* BRIEF: The data below should be transcribed in full, with no picture included.

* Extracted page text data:
* * *
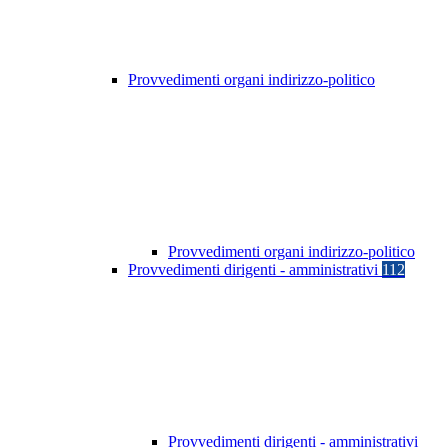
Provvedimenti organi indirizzo-politico
Provvedimenti organi indirizzo-politico
Provvedimenti dirigenti - amministrativi
112
Provvedimenti dirigenti - amministrativi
* * *
* RESPONSE:
Provvedimenti organi indirizzo-politico
Provvedimenti organi indirizzo-politico
Provvedimenti dirigenti - amministrativi
112
Provvedimenti dirigenti - amministrativi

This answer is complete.